Researchers have used AlphaFold, a revolutionary artificial intelligence system developed by DeepMind and Google, to predict the structures of more than 200 million proteins from some 1 million species, covering almost every known protein on the planet. This unprecedented achievement has opened up new possibilities for understanding the function and evolution of proteins, the building blocks of life.
To analyse the vast amount of data generated by AlphaFold, the researchers developed a new algorithm called Foldseek Cluster, which can efficiently compare and group similar protein structures. The algorithm identified over 2 million unique structural clusters, representing distinct protein shapes that have emerged throughout evolution. One third of these clusters had no previous annotations, meaning they had not been described or categorised before.
The researchers, from EMBL’s European Bioinformatics Institute (EMBL-EBI), the Institute of Molecular Systems Biology ETH Zurich, and the School of Biological Sciences Seoul National University, published their findings in the journal Nature.
Insights into the origin of human immunity proteins
One of the surprising discoveries made by the researchers was the structural similarity between human and bacterial proteins involved in immunity. These proteins, called Toll-like receptors (TLRs), recognise foreign molecules and trigger an immune response. The researchers found that some human TLRs share a common ancestor with bacterial proteins that sense DNA damage.

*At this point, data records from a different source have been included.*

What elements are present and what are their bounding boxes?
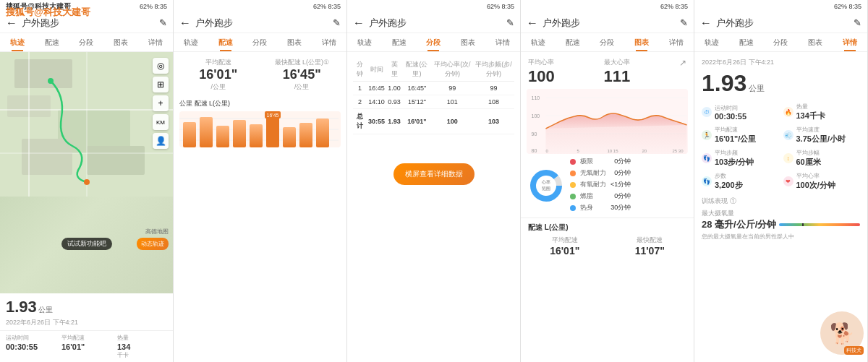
back-button-4[interactable]: ← [527, 17, 538, 30]
distance-value: 1.93 [6, 298, 37, 316]
col-cadence: 平均步频(步/分钟) [473, 58, 514, 82]
tab-track-5[interactable]: 轨迹 [694, 36, 729, 48]
legend-label-3: 燃脂 [580, 191, 610, 201]
nav-title-2: 户外跑步 [195, 17, 333, 30]
back-button-3[interactable]: ← [353, 17, 365, 30]
svg-point-34 [533, 173, 559, 199]
detail-info-1: 热量 134千卡 [796, 103, 825, 121]
detail-item-3: 💨 平均速度 3.75公里/小时 [783, 126, 861, 145]
expand-icon-4[interactable]: ↗ [679, 58, 686, 86]
tab-chart-2[interactable]: 图表 [277, 36, 312, 48]
detail-info-0: 运动时间 00:30:55 [715, 104, 746, 121]
nav-bar-1: ← 户外跑步 ✎ [0, 13, 173, 33]
seg-content: 分钟 时间 英里 配速(公里) 平均心率(次/分钟) 平均步频(步/分钟) 1 … [347, 52, 520, 362]
pace-sec-title: 配速 L(公里) [528, 223, 686, 233]
back-button-5[interactable]: ← [700, 17, 712, 30]
detail-label-7: 平均心率 [796, 172, 835, 180]
table-row: 1 16:45 1.00 16:45" 99 99 [353, 82, 514, 95]
detail-icon-3: 💨 [783, 130, 793, 140]
zoom-btn[interactable]: + [153, 95, 169, 111]
tab-detail-4[interactable]: 详情 [659, 36, 694, 48]
segments-table: 分钟 时间 英里 配速(公里) 平均心率(次/分钟) 平均步频(步/分钟) 1 … [353, 58, 514, 134]
map-controls: ◎ ⊞ + KM 👤 [153, 58, 169, 149]
detail-value-2: 16'01"/公里 [715, 134, 756, 145]
nav-edit-icon-3[interactable]: ✎ [506, 17, 514, 28]
detail-label-1: 热量 [796, 103, 825, 111]
tab-detail-3[interactable]: 详情 [485, 36, 520, 48]
tab-seg-4[interactable]: 分段 [590, 36, 625, 48]
legend-val-1: 0分钟 [614, 168, 631, 178]
row1-time: 16:45 [367, 82, 386, 95]
pace-fastest-label: 最快配速 L(公里)① [263, 58, 341, 67]
tab-pace-3[interactable]: 配速 [382, 36, 417, 48]
detail-label-2: 平均配速 [715, 126, 756, 134]
tab-seg-2[interactable]: 分段 [243, 36, 278, 48]
legend-val-4: 30分钟 [610, 203, 631, 212]
tab-chart-5[interactable]: 图表 [798, 36, 833, 48]
map-scale: 高德地图 [145, 228, 169, 236]
total-time: 30:55 [367, 109, 386, 134]
tab-track-3[interactable]: 轨迹 [347, 36, 382, 48]
detail-value-3: 3.75公里/小时 [796, 134, 846, 145]
svg-rect-14 [233, 120, 246, 147]
row2-cad: 108 [473, 95, 514, 109]
hr-max-value: 111 [604, 67, 631, 86]
tab-seg-5[interactable]: 分段 [764, 36, 799, 48]
total-dist: 1.93 [386, 109, 402, 134]
layers-btn[interactable]: ⊞ [153, 77, 169, 92]
tab-pace-4[interactable]: 配速 [556, 36, 590, 48]
panel-segments: 62% 8:35 ← 户外跑步 ✎ 轨迹 配速 分段 图表 详情 分钟 时间 英… [347, 0, 521, 362]
pace-avg-card: 平均配速 16'01" /公里 [179, 58, 258, 92]
row1-hr: 99 [432, 82, 473, 95]
nav-edit-icon-2[interactable]: ✎ [333, 17, 341, 28]
location-btn[interactable]: ◎ [153, 58, 169, 74]
tab-detail-1[interactable]: 详情 [138, 36, 173, 48]
perf-note: 您的最大摄氧量在当前的男性群人中 [702, 233, 860, 241]
detail-info-6: 步数 3,200步 [715, 172, 743, 191]
tab-chart-3[interactable]: 图表 [451, 36, 485, 48]
tab-pace-1[interactable]: 配速 [35, 36, 69, 48]
back-button-2[interactable]: ← [179, 17, 191, 30]
map-bottom-stats: 运动时间 00:30:55 平均配速 16'01" 热量 134 千卡 [0, 330, 173, 362]
svg-rect-18 [299, 123, 312, 147]
tab-pace-5[interactable]: 配速 [729, 36, 764, 48]
detail-item-1: 🔥 热量 134千卡 [783, 103, 861, 121]
nav-edit-icon-5[interactable]: ✎ [854, 17, 861, 28]
tab-track-1[interactable]: 轨迹 [0, 36, 35, 48]
nav-edit-icon-1[interactable]: ✎ [159, 17, 167, 28]
tab-seg-3[interactable]: 分段 [417, 36, 451, 48]
svg-text:100: 100 [532, 113, 540, 118]
landscape-btn[interactable]: 横屏查看详细数据 [393, 163, 475, 185]
detail-icon-4: 👣 [702, 153, 712, 163]
detail-item-4: 👣 平均步频 103步/分钟 [702, 149, 779, 168]
back-button-1[interactable]: ← [6, 17, 17, 30]
dog-mascot: 🐕 科技犬 [820, 311, 864, 355]
detail-info-3: 平均速度 3.75公里/小时 [796, 126, 846, 145]
tab-detail-5[interactable]: 详情 [833, 36, 867, 48]
detail-label-0: 运动时间 [715, 104, 746, 112]
panel-track: 搜狐号@科技大建哥 62% 8:35 ← 户外跑步 ✎ 轨迹 配速 分段 图表 … [0, 0, 174, 362]
col-hr: 平均心率(次/分钟) [432, 58, 473, 82]
detail-value-0: 00:30:55 [715, 112, 746, 121]
detail-icon-1: 🔥 [783, 107, 793, 117]
svg-rect-19 [316, 118, 329, 147]
tab-bar-2: 轨迹 配速 分段 图表 详情 [174, 33, 346, 52]
tab-pace-2[interactable]: 配速 [208, 36, 243, 48]
status-right-1: 62% 8:35 [140, 3, 167, 10]
detail-date: 2022年6月26日 下午4:21 [702, 58, 860, 67]
hr-legend: 极限 0分钟 无氧耐力 0分钟 有氧耐力 <1分钟 燃脂 0分钟 热身 [570, 157, 631, 215]
nav-edit-icon-4[interactable]: ✎ [680, 17, 688, 28]
hr-chart: 110 100 90 80 0 5 10 15 20 25 30 [527, 89, 688, 154]
tab-track-2[interactable]: 轨迹 [174, 36, 208, 48]
tab-chart-1[interactable]: 图表 [103, 36, 138, 48]
person-btn[interactable]: 👤 [153, 133, 169, 149]
tab-chart-4[interactable]: 图表 [624, 36, 659, 48]
map-background: ◎ ⊞ + KM 👤 高德地图 [0, 52, 173, 293]
tab-seg-1[interactable]: 分段 [69, 36, 104, 48]
svg-point-6 [48, 78, 54, 84]
status-bar-4: 62% 8:35 [521, 0, 694, 13]
tab-track-4[interactable]: 轨迹 [521, 36, 556, 48]
dynamic-track-btn[interactable]: 动态轨迹 [137, 238, 169, 250]
tab-detail-2[interactable]: 详情 [312, 36, 346, 48]
table-row: 2 14:10 0.93 15'12" 101 108 [353, 95, 514, 109]
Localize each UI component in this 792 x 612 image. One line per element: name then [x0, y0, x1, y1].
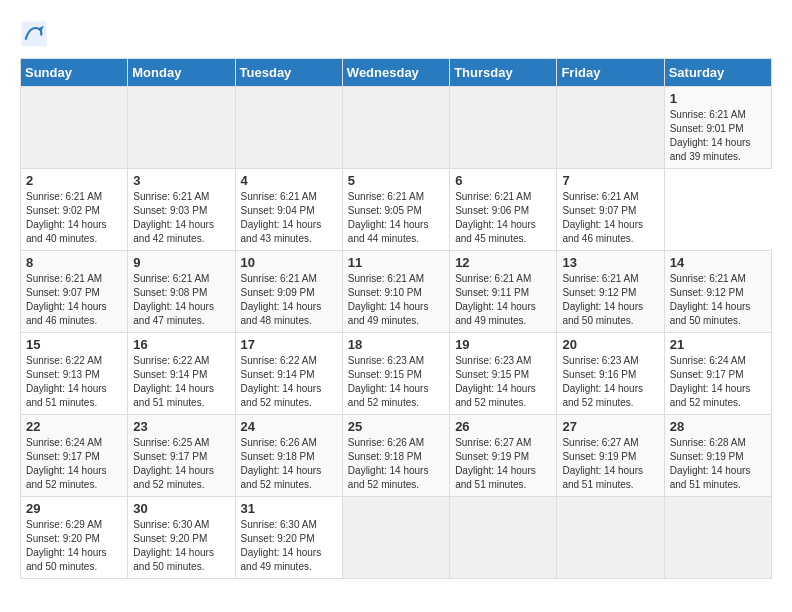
day-number: 6: [455, 173, 551, 188]
svg-rect-0: [21, 21, 46, 46]
cell-info: Sunrise: 6:26 AMSunset: 9:18 PMDaylight:…: [348, 437, 429, 490]
week-row-5: 22Sunrise: 6:24 AMSunset: 9:17 PMDayligh…: [21, 415, 772, 497]
day-cell: 5Sunrise: 6:21 AMSunset: 9:05 PMDaylight…: [342, 169, 449, 251]
day-cell: 18Sunrise: 6:23 AMSunset: 9:15 PMDayligh…: [342, 333, 449, 415]
cell-info: Sunrise: 6:27 AMSunset: 9:19 PMDaylight:…: [455, 437, 536, 490]
cell-info: Sunrise: 6:28 AMSunset: 9:19 PMDaylight:…: [670, 437, 751, 490]
cell-info: Sunrise: 6:30 AMSunset: 9:20 PMDaylight:…: [241, 519, 322, 572]
cell-info: Sunrise: 6:21 AMSunset: 9:10 PMDaylight:…: [348, 273, 429, 326]
header-sunday: Sunday: [21, 59, 128, 87]
logo: [20, 20, 52, 48]
calendar-table: SundayMondayTuesdayWednesdayThursdayFrid…: [20, 58, 772, 579]
logo-icon: [20, 20, 48, 48]
day-number: 12: [455, 255, 551, 270]
day-number: 23: [133, 419, 229, 434]
empty-cell: [450, 87, 557, 169]
day-cell: 30Sunrise: 6:30 AMSunset: 9:20 PMDayligh…: [128, 497, 235, 579]
header-monday: Monday: [128, 59, 235, 87]
cell-info: Sunrise: 6:21 AMSunset: 9:08 PMDaylight:…: [133, 273, 214, 326]
cell-info: Sunrise: 6:23 AMSunset: 9:16 PMDaylight:…: [562, 355, 643, 408]
day-number: 16: [133, 337, 229, 352]
cell-info: Sunrise: 6:21 AMSunset: 9:01 PMDaylight:…: [670, 109, 751, 162]
week-row-3: 8Sunrise: 6:21 AMSunset: 9:07 PMDaylight…: [21, 251, 772, 333]
cell-info: Sunrise: 6:23 AMSunset: 9:15 PMDaylight:…: [455, 355, 536, 408]
day-cell: 6Sunrise: 6:21 AMSunset: 9:06 PMDaylight…: [450, 169, 557, 251]
cell-info: Sunrise: 6:21 AMSunset: 9:04 PMDaylight:…: [241, 191, 322, 244]
day-cell: 22Sunrise: 6:24 AMSunset: 9:17 PMDayligh…: [21, 415, 128, 497]
day-cell: 20Sunrise: 6:23 AMSunset: 9:16 PMDayligh…: [557, 333, 664, 415]
day-number: 5: [348, 173, 444, 188]
cell-info: Sunrise: 6:21 AMSunset: 9:09 PMDaylight:…: [241, 273, 322, 326]
day-cell: 17Sunrise: 6:22 AMSunset: 9:14 PMDayligh…: [235, 333, 342, 415]
cell-info: Sunrise: 6:25 AMSunset: 9:17 PMDaylight:…: [133, 437, 214, 490]
week-row-6: 29Sunrise: 6:29 AMSunset: 9:20 PMDayligh…: [21, 497, 772, 579]
day-number: 2: [26, 173, 122, 188]
calendar-header: SundayMondayTuesdayWednesdayThursdayFrid…: [21, 59, 772, 87]
empty-cell: [557, 87, 664, 169]
day-cell: [342, 497, 449, 579]
empty-cell: [235, 87, 342, 169]
day-cell: 29Sunrise: 6:29 AMSunset: 9:20 PMDayligh…: [21, 497, 128, 579]
day-cell: 27Sunrise: 6:27 AMSunset: 9:19 PMDayligh…: [557, 415, 664, 497]
day-number: 19: [455, 337, 551, 352]
day-number: 7: [562, 173, 658, 188]
week-row-1: 1Sunrise: 6:21 AMSunset: 9:01 PMDaylight…: [21, 87, 772, 169]
cell-info: Sunrise: 6:21 AMSunset: 9:11 PMDaylight:…: [455, 273, 536, 326]
day-number: 18: [348, 337, 444, 352]
cell-info: Sunrise: 6:21 AMSunset: 9:03 PMDaylight:…: [133, 191, 214, 244]
day-number: 17: [241, 337, 337, 352]
header-row: SundayMondayTuesdayWednesdayThursdayFrid…: [21, 59, 772, 87]
day-number: 29: [26, 501, 122, 516]
cell-info: Sunrise: 6:29 AMSunset: 9:20 PMDaylight:…: [26, 519, 107, 572]
day-cell: 4Sunrise: 6:21 AMSunset: 9:04 PMDaylight…: [235, 169, 342, 251]
day-number: 20: [562, 337, 658, 352]
cell-info: Sunrise: 6:22 AMSunset: 9:14 PMDaylight:…: [133, 355, 214, 408]
day-cell: 7Sunrise: 6:21 AMSunset: 9:07 PMDaylight…: [557, 169, 664, 251]
day-cell: 10Sunrise: 6:21 AMSunset: 9:09 PMDayligh…: [235, 251, 342, 333]
cell-info: Sunrise: 6:21 AMSunset: 9:07 PMDaylight:…: [562, 191, 643, 244]
day-cell: 13Sunrise: 6:21 AMSunset: 9:12 PMDayligh…: [557, 251, 664, 333]
cell-info: Sunrise: 6:24 AMSunset: 9:17 PMDaylight:…: [26, 437, 107, 490]
cell-info: Sunrise: 6:21 AMSunset: 9:06 PMDaylight:…: [455, 191, 536, 244]
cell-info: Sunrise: 6:21 AMSunset: 9:05 PMDaylight:…: [348, 191, 429, 244]
day-number: 9: [133, 255, 229, 270]
cell-info: Sunrise: 6:23 AMSunset: 9:15 PMDaylight:…: [348, 355, 429, 408]
day-number: 14: [670, 255, 766, 270]
day-cell: [557, 497, 664, 579]
day-cell: 14Sunrise: 6:21 AMSunset: 9:12 PMDayligh…: [664, 251, 771, 333]
cell-info: Sunrise: 6:24 AMSunset: 9:17 PMDaylight:…: [670, 355, 751, 408]
day-number: 22: [26, 419, 122, 434]
day-number: 26: [455, 419, 551, 434]
day-cell: 21Sunrise: 6:24 AMSunset: 9:17 PMDayligh…: [664, 333, 771, 415]
header-wednesday: Wednesday: [342, 59, 449, 87]
day-number: 28: [670, 419, 766, 434]
day-cell: 8Sunrise: 6:21 AMSunset: 9:07 PMDaylight…: [21, 251, 128, 333]
day-number: 27: [562, 419, 658, 434]
empty-cell: [128, 87, 235, 169]
cell-info: Sunrise: 6:27 AMSunset: 9:19 PMDaylight:…: [562, 437, 643, 490]
day-cell: 16Sunrise: 6:22 AMSunset: 9:14 PMDayligh…: [128, 333, 235, 415]
day-number: 10: [241, 255, 337, 270]
calendar-body: 1Sunrise: 6:21 AMSunset: 9:01 PMDaylight…: [21, 87, 772, 579]
header-friday: Friday: [557, 59, 664, 87]
header-thursday: Thursday: [450, 59, 557, 87]
day-number: 25: [348, 419, 444, 434]
day-cell: 1Sunrise: 6:21 AMSunset: 9:01 PMDaylight…: [664, 87, 771, 169]
day-number: 31: [241, 501, 337, 516]
day-cell: 28Sunrise: 6:28 AMSunset: 9:19 PMDayligh…: [664, 415, 771, 497]
day-number: 4: [241, 173, 337, 188]
day-number: 11: [348, 255, 444, 270]
day-number: 13: [562, 255, 658, 270]
empty-cell: [21, 87, 128, 169]
day-number: 1: [670, 91, 766, 106]
day-cell: 9Sunrise: 6:21 AMSunset: 9:08 PMDaylight…: [128, 251, 235, 333]
day-cell: 31Sunrise: 6:30 AMSunset: 9:20 PMDayligh…: [235, 497, 342, 579]
day-cell: 12Sunrise: 6:21 AMSunset: 9:11 PMDayligh…: [450, 251, 557, 333]
day-number: 21: [670, 337, 766, 352]
week-row-4: 15Sunrise: 6:22 AMSunset: 9:13 PMDayligh…: [21, 333, 772, 415]
day-cell: 23Sunrise: 6:25 AMSunset: 9:17 PMDayligh…: [128, 415, 235, 497]
day-cell: 2Sunrise: 6:21 AMSunset: 9:02 PMDaylight…: [21, 169, 128, 251]
day-cell: 19Sunrise: 6:23 AMSunset: 9:15 PMDayligh…: [450, 333, 557, 415]
day-number: 24: [241, 419, 337, 434]
day-number: 15: [26, 337, 122, 352]
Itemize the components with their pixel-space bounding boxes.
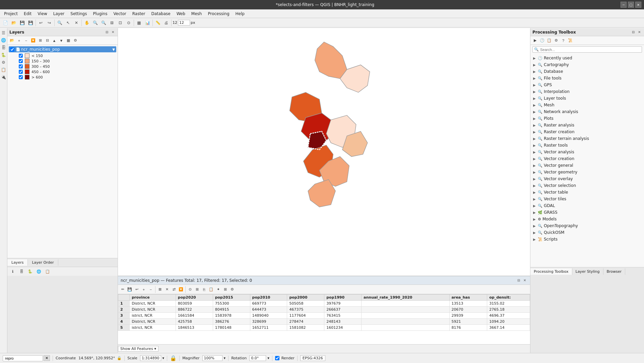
tb-stat[interactable]: 📊	[143, 19, 151, 27]
tree-item-14[interactable]: ▶ 🔍 Vector analysis	[530, 149, 644, 155]
tree-item-21[interactable]: ▶ 🔍 Vector tiles	[530, 196, 644, 202]
tb-zoom-out[interactable]: 🔍	[100, 19, 108, 27]
icon-browser[interactable]: 🌐	[36, 268, 42, 275]
menu-edit[interactable]: Edit	[21, 11, 34, 17]
tb-zoom-sel[interactable]: ⊙	[125, 19, 133, 27]
col-area[interactable]: area_has	[449, 295, 487, 301]
tree-item-1[interactable]: ▶ 🔍 Cartography	[530, 61, 644, 68]
attr-table-float[interactable]: ⊟	[516, 278, 521, 283]
statusbar-search-input[interactable]	[3, 355, 43, 361]
layers-tb-down[interactable]: ▼	[58, 37, 65, 44]
show-all-features-dropdown[interactable]: Show All Features ▾	[118, 346, 158, 352]
col-pop2000[interactable]: pop2000	[287, 295, 324, 301]
proc-tb-script[interactable]: 📜	[567, 37, 574, 44]
tree-item-24[interactable]: ▶ ⚙ Models	[530, 216, 644, 222]
left-icon-layers[interactable]: ☰	[0, 30, 7, 36]
tree-item-15[interactable]: ▶ 🔍 Vector creation	[530, 155, 644, 162]
col-pop2010[interactable]: pop2010	[250, 295, 287, 301]
tree-item-17[interactable]: ▶ 🔍 Vector geometry	[530, 169, 644, 175]
attr-table-content[interactable]: province pop2020 pop2015 pop2010 pop2000…	[118, 294, 530, 344]
close-button[interactable]: ✕	[635, 2, 641, 8]
render-checkbox[interactable]	[275, 356, 279, 360]
col-annual-rate[interactable]: annual_rate_1990_2020	[362, 295, 449, 301]
proc-tb-run[interactable]: ▶	[532, 37, 538, 44]
processing-search-input[interactable]	[540, 48, 640, 52]
proc-tb-help[interactable]: ?	[560, 37, 567, 44]
col-opdens[interactable]: op_densit:	[487, 295, 530, 301]
processing-search[interactable]: 🔍	[532, 46, 642, 53]
layers-tb-settings[interactable]: ⚙	[72, 37, 79, 44]
layers-tb-collapse[interactable]: ⊟	[44, 37, 51, 44]
left-icon-data[interactable]: 🗄	[0, 44, 7, 51]
col-pop1990[interactable]: pop1990	[324, 295, 362, 301]
menu-raster[interactable]: Raster	[130, 11, 148, 17]
attr-tb-del-row[interactable]: −	[147, 286, 154, 293]
tree-item-18[interactable]: ▶ 🔍 Vector overlay	[530, 175, 644, 182]
menu-web[interactable]: Web	[174, 11, 188, 17]
scale-input[interactable]: 1:314890	[140, 355, 161, 361]
tree-item-7[interactable]: ▶ 🔍 Mesh	[530, 102, 644, 108]
tree-item-8[interactable]: ▶ 🔍 Network analysis	[530, 108, 644, 115]
attr-tb-paste[interactable]: 📋	[208, 286, 214, 293]
attr-tb-organize[interactable]: ⊞	[222, 286, 229, 293]
tab-layer-order[interactable]: Layer Order	[28, 259, 58, 266]
layers-panel-close[interactable]: ✕	[110, 30, 116, 35]
attr-tb-deselect[interactable]: ✕	[164, 286, 170, 293]
left-icon-processing[interactable]: ⚙	[0, 59, 7, 66]
rotation-input[interactable]: 0.0°	[249, 355, 266, 361]
tree-item-16[interactable]: ▶ 🔍 Vector general	[530, 162, 644, 169]
font-size-input[interactable]: 12	[178, 20, 190, 25]
menu-database[interactable]: Database	[148, 11, 173, 17]
icon-log[interactable]: 📋	[44, 268, 51, 275]
tree-item-9[interactable]: ▶ 🔍 Plots	[530, 115, 644, 122]
layers-tb-filter[interactable]: 🔽	[30, 37, 37, 44]
left-icon-browser[interactable]: 🌐	[0, 37, 7, 44]
crs-button[interactable]: EPSG:4326	[300, 355, 325, 361]
tree-item-25[interactable]: ▶ 🔍 OpenTopography	[530, 222, 644, 229]
tb-save-as[interactable]: 💾	[26, 19, 35, 27]
magnifier-input[interactable]: 100%	[202, 355, 222, 361]
menu-vector[interactable]: Vector	[111, 11, 129, 17]
legend-checkbox[interactable]	[19, 59, 23, 63]
attr-tb-add-row[interactable]: +	[140, 286, 147, 293]
tree-item-27[interactable]: ▶ 📜 Scripts	[530, 236, 644, 243]
legend-checkbox[interactable]	[19, 75, 23, 79]
tb-zoom-full[interactable]: ⊞	[108, 19, 116, 27]
layers-tb-open[interactable]: 📂	[9, 37, 15, 44]
proc-tab-toolbox[interactable]: Processing Toolbox	[530, 268, 572, 275]
tree-item-11[interactable]: ▶ 🔍 Raster creation	[530, 128, 644, 135]
legend-checkbox[interactable]	[19, 70, 23, 74]
left-icon-plugins[interactable]: 🔌	[0, 74, 7, 81]
tree-item-26[interactable]: ▶ 🔍 QuickOSM	[530, 229, 644, 236]
col-pop2020[interactable]: pop2020	[176, 295, 213, 301]
tree-item-4[interactable]: ▶ 🔍 GPS	[530, 82, 644, 88]
attr-tb-field-calc[interactable]: ✦	[215, 286, 221, 293]
tb-attr-table[interactable]: ▦	[135, 19, 143, 27]
attr-tb-format[interactable]: ⚙	[229, 286, 236, 293]
tb-new[interactable]: 📄	[1, 19, 9, 27]
tb-measure[interactable]: 📏	[154, 19, 162, 27]
tb-open[interactable]: 📂	[10, 19, 18, 27]
attr-tb-select-all[interactable]: ⊠	[156, 286, 163, 293]
attr-tb-filter[interactable]: 🔽	[178, 286, 184, 293]
layer-visible-checkbox[interactable]	[10, 47, 14, 52]
left-icon-log[interactable]: 📋	[0, 66, 7, 73]
menu-processing[interactable]: Processing	[205, 11, 232, 17]
tb-save[interactable]: 💾	[18, 19, 26, 27]
attr-tb-edit[interactable]: ✏	[119, 286, 126, 293]
layers-tb-remove[interactable]: −	[23, 37, 29, 44]
tree-item-23[interactable]: ▶ 🌿 GRASS	[530, 209, 644, 216]
titlebar-controls[interactable]: ─ □ ✕	[621, 2, 641, 8]
attr-tb-rollback[interactable]: ↩	[133, 286, 140, 293]
tree-item-3[interactable]: ▶ 🔍 File tools	[530, 75, 644, 82]
layers-tb-up[interactable]: ▲	[51, 37, 58, 44]
icon-db[interactable]: 🗄	[18, 268, 25, 275]
layers-panel-float[interactable]: ⊟	[104, 30, 110, 35]
proc-tb-settings[interactable]: ⚙	[553, 37, 560, 44]
tb-identify[interactable]: 🔍	[56, 19, 64, 27]
proc-tab-browser[interactable]: Browser	[603, 268, 626, 275]
layers-tb-group[interactable]: ▦	[65, 37, 72, 44]
col-pop2015[interactable]: pop2015	[213, 295, 250, 301]
tree-item-22[interactable]: ▶ 🔍 GDAL	[530, 202, 644, 209]
proc-tb-history[interactable]: 🕐	[539, 37, 545, 44]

This finding suggests that human immunity proteins evolved from ancient bacterial proteins that detected DNA damage and repaired it. The researchers speculate that this evolutionary link may explain why some bacterial infections can trigger autoimmune diseases, such as lupus, in which the immune system attacks the body’s own DNA.
The researchers also found that some human TLRs have a unique structural feature that allows them to bind to a variety of molecules, such as lipids, proteins, and nucleic acids. This feature may have evolved to enhance the diversity and specificity of the immune recognition.
A transformative resource for protein research
Proteins are essential for all biological processes, from metabolism to signalling. Their function depends on their three-dimensional shape, which is determined by their sequence of amino acids. However, predicting protein structure from sequence is a challenging problem that has eluded scientists for decades.
AlphaFold, a deep-learning artificial intelligence system, has revolutionised the field of protein structure prediction by achieving unprecedented accuracy and speed. The system uses neural networks to recognise patterns in protein sequences and structures, and then predicts the most likely shape for a given sequence.
The AlphaFold database, which is publicly available, contains predicted structures for nearly all catalogued proteins known to science. The database fills a critical gap in understanding protein function and evolution, as only a fraction of proteins have their structures experimentally determined.
The database has already enabled researchers to gain new insights into various biological problems, such as malaria, Parkinson’s disease, honeybee health, and human evolution. As the database continues to expand, algorithms such as Foldseek Cluster emerge as critical tools for navigating and interpreting the wealth of information made available by AI predictions.